$~$

MSc assignments contributing to

the StaccatoLab program

$~$

Author: Kees van Berkel,

part-time full professor of SAN (System Architecture and Networking),
within the department Computer Science and Mathematics of the Technical University Eindhoven,
email: c.h.v.berkel@tue.nl

Date: 2018 January 3

Introduction

As background and motivation for the assingments below: see the StaccatoLab research program.
All assignments include a pre-study phase (5 ects), assuming the Embedded Systems program.
Successful completion of the VLSI Programming course (2IMN35) is a considerable advantage, but not required.
Experience with Python programming is a considerable advantage, but not required.
The list of MSc assignments below may not be up to date. Feel free to contact me on the latest status.

Table of Contents¶

1 Mapping dataflow graphs on multiple FPGAs

2 StaccatoLab simulator acceleration

3 Abstraction of dataflow sub-graphs as dataflow nodes

4 A dataflow graph for pulsar search

5 A dataflow accelerator for molecular dynamics

Mapping dataflow graphs on multiple FPGAs¶

Background

Large dataflow graphs may take advantage of multiple FPGAs, ultimately up to thousands of FPGAs.
Inter-FPGA communication of dataflow tokens is much more involved than intra-FPGA communication. There are multiple options for inter-FPGA communication, involving different resources, with different constraints, and with different performance impacts.

Goal

dataflow models of inter-FPGA traffic (latency, slack, throughput), for different options: FPGA-FPGA, FPGA-DRAM-FPGA, and FPGA-DRAM-network-DRAM-FPGA;
tool support for dataflow graph partitioning, user-directed and/or automated.

Approach

pre-study: design example dataflow graph(s);
pre-study: develop inter-FPGA traffic models, based both on theory and on experiments;
pre-study: define the dataflow graph partitioning problem (nb. graph cycles!);
analyze the performance impacts of a given dataflow-graph partitioning;
develop tool support for user-directed graph partitioning;
evaluate existing graph partitioning algorithms;
select/modify a graph partitioning algorithm and implement it in Python;
evaluate the partitioning algorithm on selected dataflow graphs.

Results

dataflow models for inter-FPGA traffic;
a study of relevant dataflow graph partitioning algorithms;
a tool for user-directed graph partitioning;
a tool that analyzes the performance impact of dataflow graph partitioning;
a tool that proposes a dataflow partitioning with minimal impact on the overall graph throughput;

StaccatoLab simulator acceleration¶

Background

The current StaccatoLab dataflow graph simulator is programmed in Python, but offers a throughput of only about 100k events (token productions) per cpu second (on a Mac notebook), for audio and image processing applications.
Running a dataflow graph on a large FPGA should easily reach 100M - 100G events/sec, but offers limited support for debugging.

Goal

support the development and debugging of large dataflow graphs,
.. by means of a simulator with a throughput of 1-10M events/sec on a laptop,
.. while retaining (most of) the current (Jupyter-based) debug support.

Approach

pre-study: analyze throughput limitations of the existing simulator;
pre-study: explore the potential of compiled-C code alternatives;
develop a compiled-C simulator for single-rate dataflow-graphs;
interface this simulator to current Python-based StaccatoLab graphs and the Jupyter interfaces;
evaluate throughput gains;
optimize and extend this simulator to cyclo-static dataflow graphs.

Results

a simulator extension offering a speed-up by one or two orders of magnitude.
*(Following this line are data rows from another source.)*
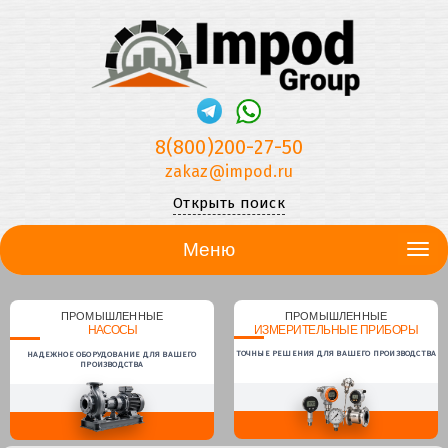
8(800)200-27-50
zakaz@impod.ru
Открыть поиск
Меню
ПРОМЫШЛЕННЫЕ
ПРОМЫШЛЕННЫЕ
НАСОСЫ
ИЗМЕРИТЕЛЬНЫЕ ПРИБОРЫ
ТОЧНЫЕ РЕШЕНИЯ ДЛЯ ВАШЕГО ПРОИЗВОДСТВА
НАДЕЖНОЕ ОБОРУДОВАНИЕ ДЛЯ ВАШЕГО
ПРОИЗВОДСТВА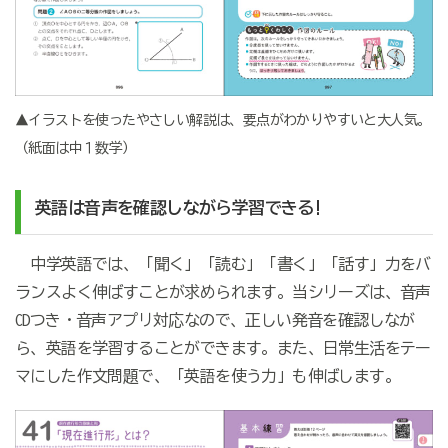
▲イラストを使ったやさしい解説は、要点がわかりやすいと大人気。
（紙面は中１数学）
英語は音声を確認しながら学習できる!
中学英語では、「聞く」「読む」「書く」「話す」力をバ
ランスよく伸ばすことが求められます。当シリーズは、音声
CDつき・音声アプリ対応なので、正しい発音を確認しなが
ら、英語を学習することができます。また、日常生活をテー
マにした作文問題で、「英語を使う力」も伸ばします。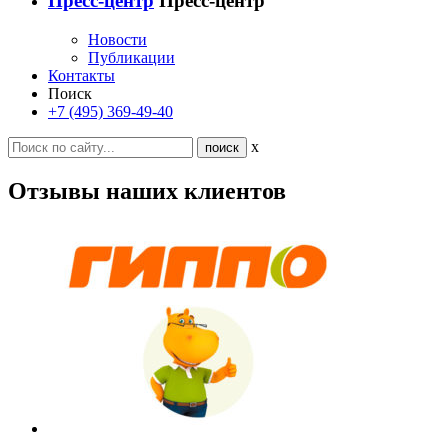
Пресс-центр
Пресс-центр
Новости
Публикации
Контакты
Поиск
+7 (495) 369-49-40
x
Отзывы наших клиентов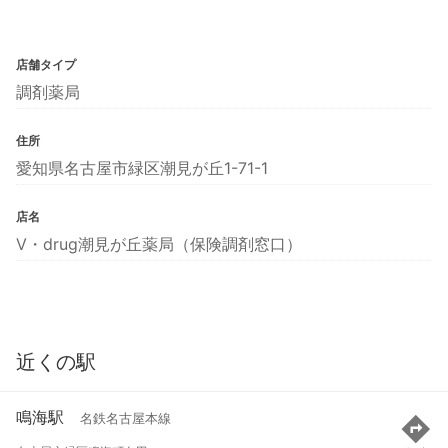
店舗タイプ
調剤薬局
住所
愛知県名古屋市緑区潮見が丘1-71-1
店名
V・drug潮見が丘薬局（保険調剤窓口）
近くの駅
鳴海駅
名鉄名古屋本線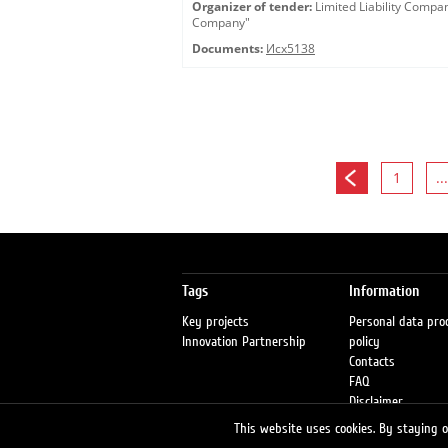
Organizer of tender:
Limited Liability Comp
Company"
Documents:
Исх5138
1
...
Tags
Information
Key projects
Personal data pro
Innovation Partnership
policy
Contacts
FAQ
Disclaimer
Petrol stations
This website uses cookies. By staying on
Fraud warning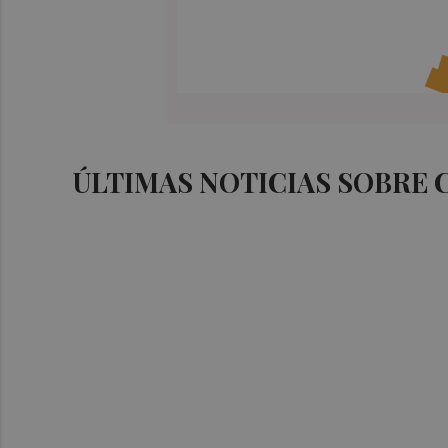
ÚLTIMAS NOTICIAS SOBRE 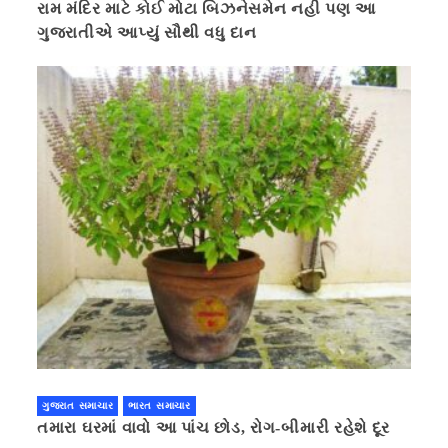
રામ મંદિર માટે કોઈ મોટા બિઝનેસમેન નહી પણ આ
ગુજરાતીએ આપ્યું સૌથી વધુ દાન
ગુજરાત સમાચાર
ભારત સમાચાર
તમારા ઘરમાં વાવો આ પાંચ છોડ, રોગ-બીમારી રહેશે દૂર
Abstraction of dataflow sub-graphs as dataflow nodes¶

Background

Can the behavior of a dataflow subgraph be modeled by an "equivalent" single dataflow node? What kind of dataflow subgraphs can be modeled by an "equivalent" cyclo-static dataflow node?
A practical value of such abstraction could be in replacing a subgraph by an equivalent node and thereby speeding up dataflow simulation.
From an application viewpoint it may be sufficient to require "data equivalence": the node produces the same output data stream(s), given the same input streams.
When the subgraph operates in a more dynamic environment, "flow equivalence" may (or may not) be important.

Goal

a description of dataflow sub-graph categories ("patterns") that can be transformed into a CSDF node;
a tool that supports such abstraction transformation;
a demonstration on e.g. a deeply-pipelined 1D FFT as part of a 2D FFT.

Approach

pre-study: design a collection of a single-rate dataflow subgraphs with a data-equivalent CSDF node, and analyze their flow behaviors;
pre-study: study relevant literature on forms of program equivalence;
define flow equivalence, assuming the StaccatoLab execution model;
specify several classes of dataflow sub-graphs for which flow-equivalent nodes can be generated;
develop a tool that generates a StaccatoLab node description (finite state machine + output functions) for such a class of dataflow subgraphs.

Results

some theory + a practical tool + examples.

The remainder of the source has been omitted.